What Do You Think: Could Ariz. Youth Mentor Shot by Stalker Sue Employer for Unsafe Workplace?

04 Jan, 2024 Chris Parker

                               

Phoenix, AZ (WorkersCompensation.com) -- When someone an employee knows outside of work comes to the workplace and injures her, the injury is often not compensable because it’s not work-connected. In that situation, a court is likely to find that workers’ compensation is not the employee’s sole available remedy–that she can sue the employer in tort.

But what if maintaining safety is part of the worker’s job? A case involving a youth mentor in a community center run by the United Methodist Outreach Ministries is illustrative. UMOM's employee handbook directed employees that "cooperation in detecting hazards and, in turn, eliminating them, is a requirement of your employment." The employee claimed she was hired in part because of her criminal justice background.
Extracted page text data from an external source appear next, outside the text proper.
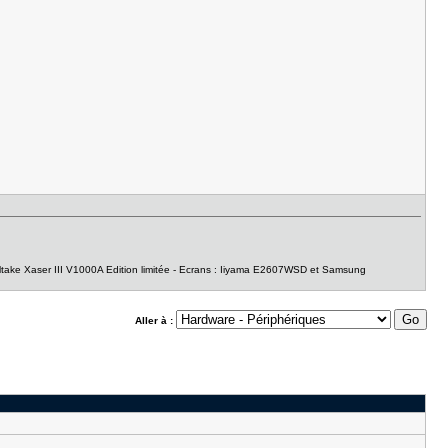
take Xaser III V1000A Edition limitée - Ecrans : Iiyama E2607WSD et Samsung
Aller à :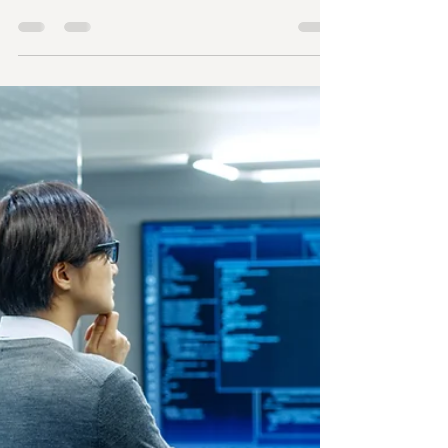
AIトレンド・最新情報
夏休みの自由研究はAIと共に。
親子で楽しむデータ分析
夏休みの自由研究といえば、かつては昆虫採集や
植物観察、工作などが定番でした。しかし、時代
は変わり、今や私たちの生活のあらゆる場面にAIや
データが溢れています。今年の夏休みは、少し視
点を変えて、親子で「データ分析」に挑戦してみ
るのはいかがでしょうか？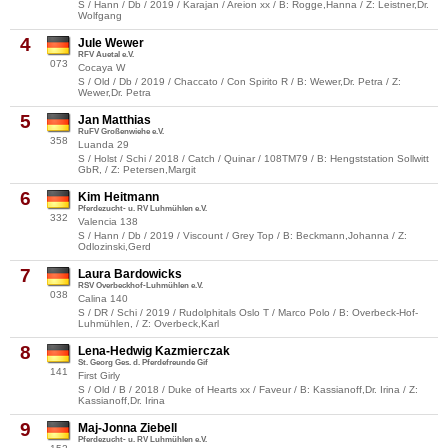
S / Hann / Db / 2019 / Karajan / Areion xx / B: Rogge,Hanna / Z: Leistner,Dr.
Wolfgang
4
Jule Wewer
RFV Auetal e.V.
073
Cocaya W
S / Old / Db / 2019 / Chaccato / Con Spirito R / B: Wewer,Dr. Petra / Z:
Wewer,Dr. Petra
5
Jan Matthias
RuFV Großenwiehe e.V.
358
Luanda 29
S / Holst / Schi / 2018 / Catch / Quinar / 108TM79 / B: Hengststation Sollwitt
GbR, / Z: Petersen,Margit
6
Kim Heitmann
Pferdezucht- u. RV Luhmühlen e.V.
332
Valencia 138
S / Hann / Db / 2019 / Viscount / Grey Top / B: Beckmann,Johanna / Z:
Odlozinski,Gerd
7
Laura Bardowicks
RSV Overbeckhof-Luhmühlen e.V.
038
Calina 140
S / DR / Schi / 2019 / Rudolphitals Oslo T / Marco Polo / B: Overbeck-Hof-
Luhmühlen, / Z: Overbeck,Karl
8
Lena-Hedwig Kazmierczak
St. Georg Ges. d. Pferdefreunde Gif
141
First Girly
S / Old / B / 2018 / Duke of Hearts xx / Faveur / B: Kassianoff,Dr. Irina / Z:
Kassianoff,Dr. Irina
9
Maj-Jonna Ziebell
Pferdezucht- u. RV Luhmühlen e.V.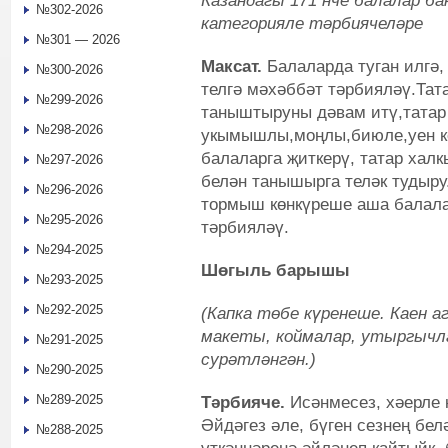
Казандагы 171 нче балалар б
№302-2026
категорияле тәрбиячеләре
№301 — 2026
Максат.
Балаларда туган илгә, 
№300-2026
телгә мәхәббәт тәрбияләү.Тат
№299-2026
таныштыруны дәвам итү,татар
№298-2026
укымышлы,моңлы,биюле,уен кө
балаларга җиткерү, татар хал
№297-2026
белән танышырга теләк тудыру
№296-2026
тормыш көнкүреше аша балал
№295-2026
тәрбияләү.
№294-2025
Шөгыль барышы
№293-2025
№292-2025
(Капка төбе күренеше. Каен а
макеты, коймалар, утыргычла
№291-2025
сурәтләнгән.)
№290-2025
№289-2025
Тәрбияче.
Исәнмесез, хәерле к
Әйдәгез әле, бүген сезнең бел
№288-2025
One day, a former boyfriend of hers who was stalking her came to the facility. To protect the children at the center, she led him outside. There, he shot her several times, rendering her a paraplegic.
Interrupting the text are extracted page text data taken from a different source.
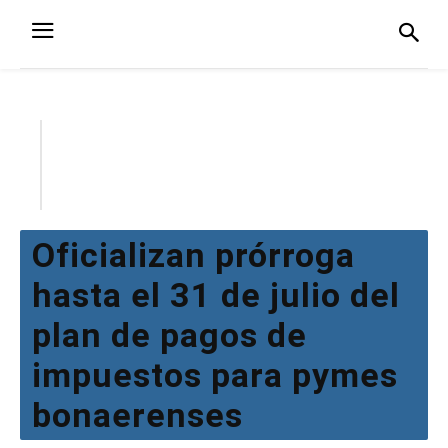
Oficializan prórroga
hasta el 31 de julio del
plan de pagos de
impuestos para pymes
bonaerenses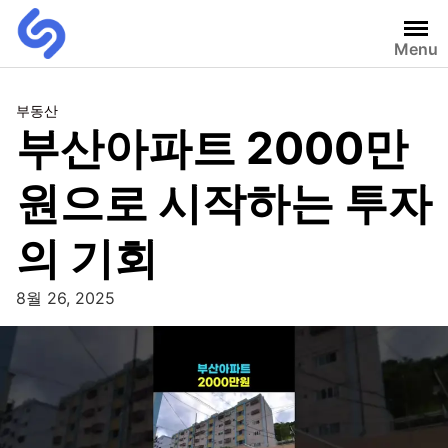
Menu
부동산
부산아파트 2000만
원으로 시작하는 투자
의 기회
8월 26, 2025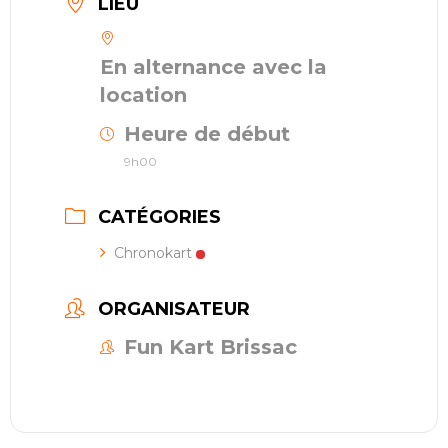
LIEU
En alternance avec la
location
Heure de début
9h00
CATÉGORIES
Chronokart
ORGANISATEUR
Fun Kart Brissac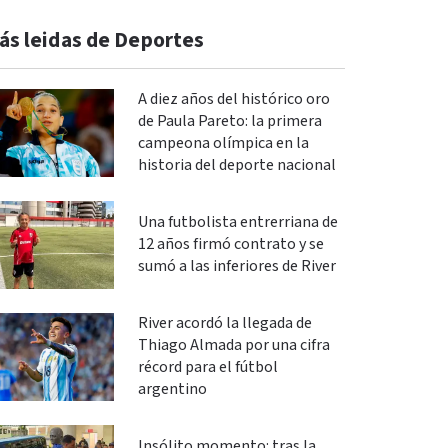
ás leidas de Deportes
A diez años del histórico oro
de Paula Pareto: la primera
campeona olímpica en la
historia del deporte nacional
Una futbolista entrerriana de
12 años firmó contrato y se
sumó a las inferiores de River
River acordó la llegada de
Thiago Almada por una cifra
récord para el fútbol
argentino
Insólito momento: tras la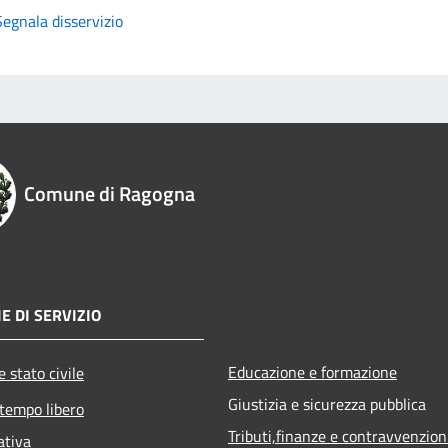
Segnala disservizio
Comune di Ragogna
E DI SERVIZIO
Educazione e formazione
 stato civile
Giustizia e sicurezza pubblica
 tempo libero
Tributi,finanze e contravvenzion
ativa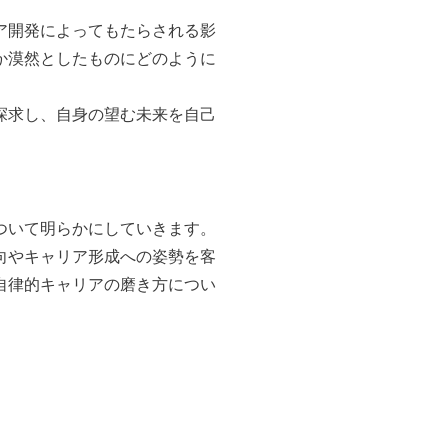
ア開発によってもたらされる影
か漠然としたものにどのように
探求し、自身の望む未来を自己
ついて明らかにしていきます。
向やキャリア形成への姿勢を客
自律的キャリアの磨き方につい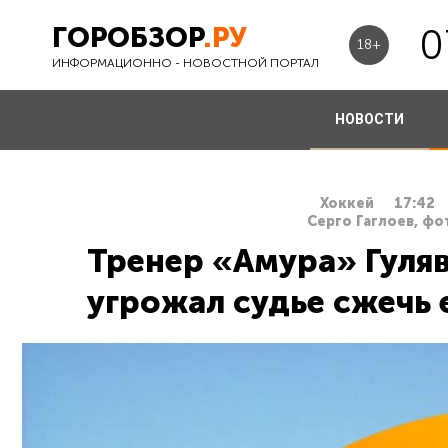
ГОРОБЗОР
.РУ
0
18+
ИНФОРМАЦИОННО - НОВОСТНОЙ ПОРТАЛ
НОВОСТИ
Хоккей
17:42
Серго Гаглоев, фо
Тренер «Амура» Гуляв
угрожал судье сжечь 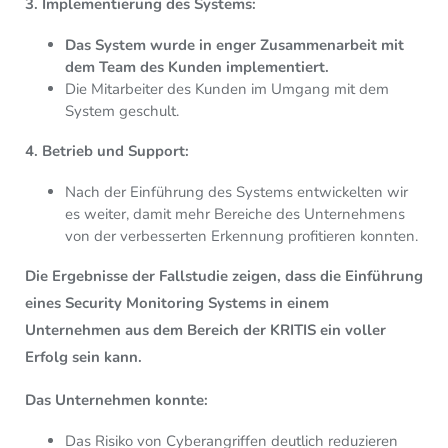
3. Implementierung des Systems:
Das System wurde in enger Zusammenarbeit mit
dem Team des Kunden implementiert.
D
ie Mitarbeiter des Kunden im Umgang mit dem
System geschult.
4. Betrieb und Support:
Nach der Einführung des Systems entwickelten wir
es weiter, damit mehr Bereiche des Unternehmens
von der verbesserten Erkennung profitieren konnten.
Die Ergebnisse der Fallstudie zeigen, dass die Einführung
eines Security Monitoring Systems in einem
Unternehmen aus dem Bereich der KRITIS ein voller
Erfolg sein kann.
Das Unternehmen konnte:
Das Risiko von Cyberangriffen deutlich reduzieren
The youth mentor sued UMOM for failing to maintain a safe workplace. She claimed that the facility was located in a bad neighborhood and if it hadn’t been for inadequate security, she would not have been injured.

UMOM argued that the mentor’s sole remedy was workers’ compensation because her injury arose out of and occurred in the course of her employment.
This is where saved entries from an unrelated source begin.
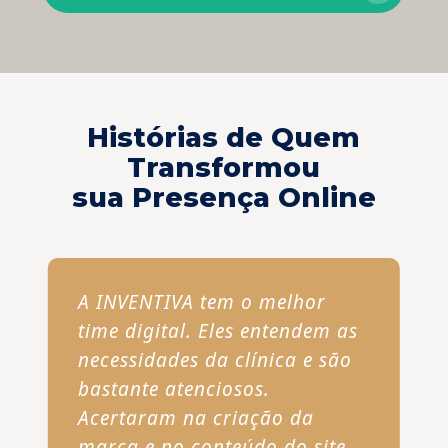
Histórias de Quem
Transformou
sua Presença Online
A INVENTIVA tem o melhor
time digital. Eles entendem as
necessidades da clínica e são
bastante atenciosos.
Acertaram na criação da
marca e no conteúdo do site.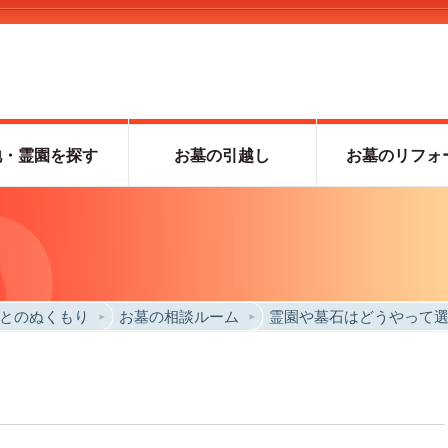
地・霊園を探す
お墓の引越し
お墓のリフォ
とのぬくもり
お墓の相談ルーム
霊園や墓石はどうやって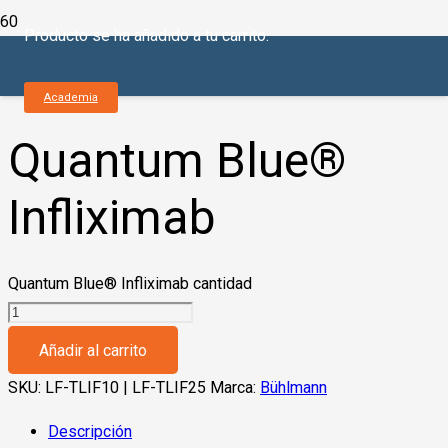
Producto
se ha añadido a tu carrito.
Inicio
/
Monitoreo de Drogas
Terapéuticas
/
Reactivos
/ Quantum Blue® Infliximab
Academia
Quantum Blue®
Infliximab
Quantum Blue® Infliximab cantidad
Añadir al carrito
SKU:
LF-TLIF10 | LF-TLIF25
Marca:
Bühlmann
Descripción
Workers’ compensation is the sole remedy for a workers’ injury that arises out of and occurs in the course of employment.

In Arizona, “in the course of” employment refers to the time, place, and circumstances of the injury in relation to the employment. At the time of injury, the employee must be doing what a person so employed may reasonably do within work hours and be at a place where she may reasonably be during that time. Generally, an activity is in the course of employment when it benefits the employer.

Did the mentor’s injury occur in the course of employment?
A. Yes. She was discharging her duties in a way that benefited her employer when she was injured.
B. No. She was standing outside the building and the injury arose solely from a personal dispute.

If you selected A, you agreed with the court in Soto v. UMOM New Day Ctrs., No. 1 CA-CV 22-0671. Ariz. Ct. App. 12/26/23, unpublished), which held that workers’ compensation was the mentor’s sole remedy.

The court found that her injury occurred in the course of employment because:

  • She was at work when the incident occurred;
  • She was benefitting UMOM by protecting the children and her co-workers; and
  • She was following an employment requirement by detecting and eliminating a hazard.

Referencing the employee handbook, the court stated that “[w]hen [the employee] led the shooter outside, she was following UMOM policy — identifying a hazard and eliminating it by removing the man from the building.”

The court also found that the "arising out of" element was satisfied because the employee alleged that UMOM caused her injury by providing inadequate security.

The court found that the combined weight of these elements satisfied the standard for a compensable injury. Accordingly, worker’s compensation was her exclusive remedy, and she could not sue UMOM in tort.